LONDON: Former Manchester United defender Bill Foulkes, a survivor of the 1958 Munich air disaster, has died at the age of 81, the club announced yesterday.
Foulkes made his United debut in 1952 and played 688 times for the club -- a figure surpassed by only Ryan Giggs, Bobby Charlton and Paul Scholes.
He was one of the people who survived after a plane carrying the United squad crashed on a snow-covered runway in Munich in February 1958 while returning from a European Cup match in Belgrade.
The crash claimed the lives of 23 people, including United stars such as Duncan Edwards and Tommy Taylor, but Foulkes went on to play for the team that won the club’s first European Cup in 1968.
United said that he had passed away in the early hours of Monday morning but did not disclose the cause of death.
“Bill was a giant character in the post-war history of Manchester United,” said United executive vice-chairman Ed Woodward.
“He was a very gentle man, who I was privileged to meet on several occasions, including most memorably with his team-mates at the Champions League final in Moscow, 50 years after his heroics in the Munich air crash.
“Bill’s contribution over almost 700 games and nearly 20 years will never be forgotten.
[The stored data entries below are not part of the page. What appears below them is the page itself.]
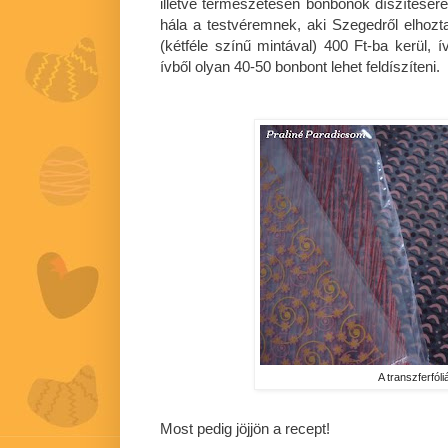
illetve természetesen bonbonok díszítésér
hála a testvéremnek, aki Szegedről elhoz
(kétféle színű mintával) 400 Ft-ba kerül, 
ívből olyan 40-50 bonbont lehet feldíszíteni.
A transzferfóli
Most pedig jöjjön a recept!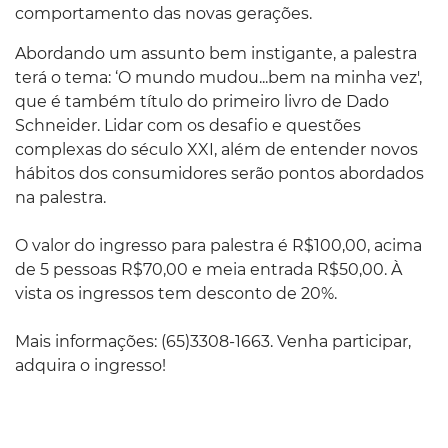
comportamento das novas gerações.
Abordando um assunto bem instigante, a palestra
terá o tema: ‘O mundo mudou...bem na minha vez',
que é também título do primeiro livro de Dado
Schneider. Lidar com os desafio e questões
complexas do século XXI, além de entender novos
hábitos dos consumidores serão pontos abordados
na palestra.
O valor do ingresso para palestra é R$100,00, acima
de 5 pessoas R$70,00 e meia entrada R$50,00. À
vista os ingressos tem desconto de 20%.
Mais informações: (65)3308-1663. Venha participar,
adquira o ingresso!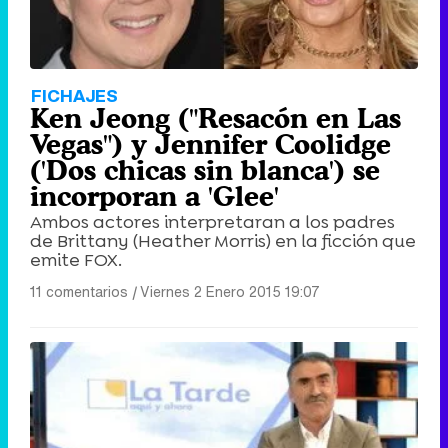
FICHAJES
Ken Jeong ("Resacón en Las
Vegas") y Jennifer Coolidge
('Dos chicas sin blanca') se
incorporan a 'Glee'
Ambos actores interpretaran a los padres
de Brittany (Heather Morris) en la ficción que
emite FOX.
11 comentarios
|
Viernes 2 Enero 2015 19:07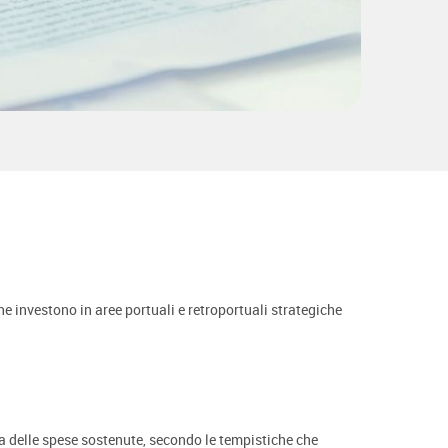
he investono in aree portuali e retroportuali strategiche
 delle spese sostenute, secondo le tempistiche che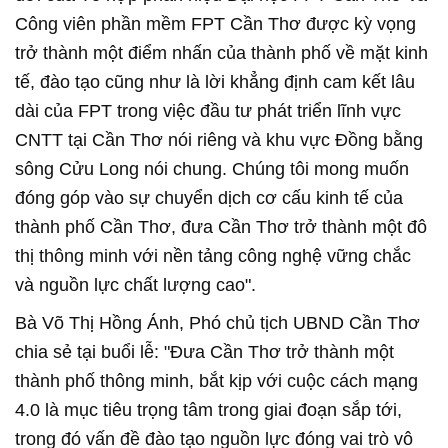
Công viên phần mềm FPT Cần Thơ được kỳ vọng
trở thành một điểm nhấn của thành phố về mặt kinh
tế, đào tạo cũng như là lời khẳng định cam kết lâu
dài của FPT trong việc đầu tư phát triển lĩnh vực
CNTT tại Cần Thơ nói riêng và khu vực Đồng bằng
sông Cửu Long nói chung. Chúng tôi mong muốn
đóng góp vào sự chuyển dịch cơ cấu kinh tế của
thành phố Cần Thơ, đưa Cần Thơ trở thành một đô
thị thông minh với nền tảng công nghệ vững chắc
và nguồn lực chất lượng cao".
Bà Võ Thị Hồng Ánh, Phó chủ tịch UBND Cần Thơ
chia sẻ tại buổi lễ: "Đưa Cần Thơ trở thành một
thành phố thông minh, bắt kịp với cuộc cách mạng
4.0 là mục tiêu trọng tâm trong giai đoạn sắp tới,
trong đó vấn đề đào tạo nguồn lực đóng vai trò vô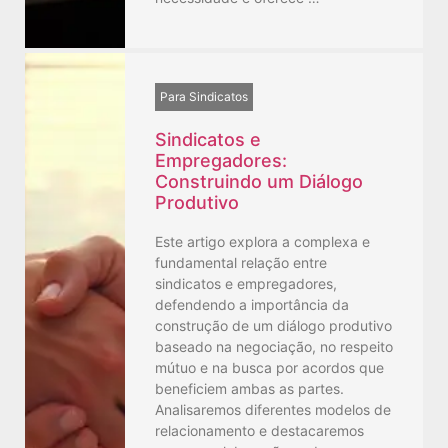
Para Sindicatos
Sindicatos e
Empregadores:
Construindo um Diálogo
Produtivo
Este artigo explora a complexa e
fundamental relação entre
sindicatos e empregadores,
defendendo a importância da
construção de um diálogo produtivo
baseado na negociação, no respeito
mútuo e na busca por acordos que
beneficiem ambas as partes.
Analisaremos diferentes modelos de
relacionamento e destacaremos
The thoughts of everyone at the club -- directors, players, staff and fans -- are with Bill’s family.”
Foulkes started work as a coal miner and was still working down the pit in the mid-1950s, by which time he was a regular member of United manager Matt Busby’s side.
A centre-back, he played for United for his entire career and became captain following the death of Roger Byrne in Munich.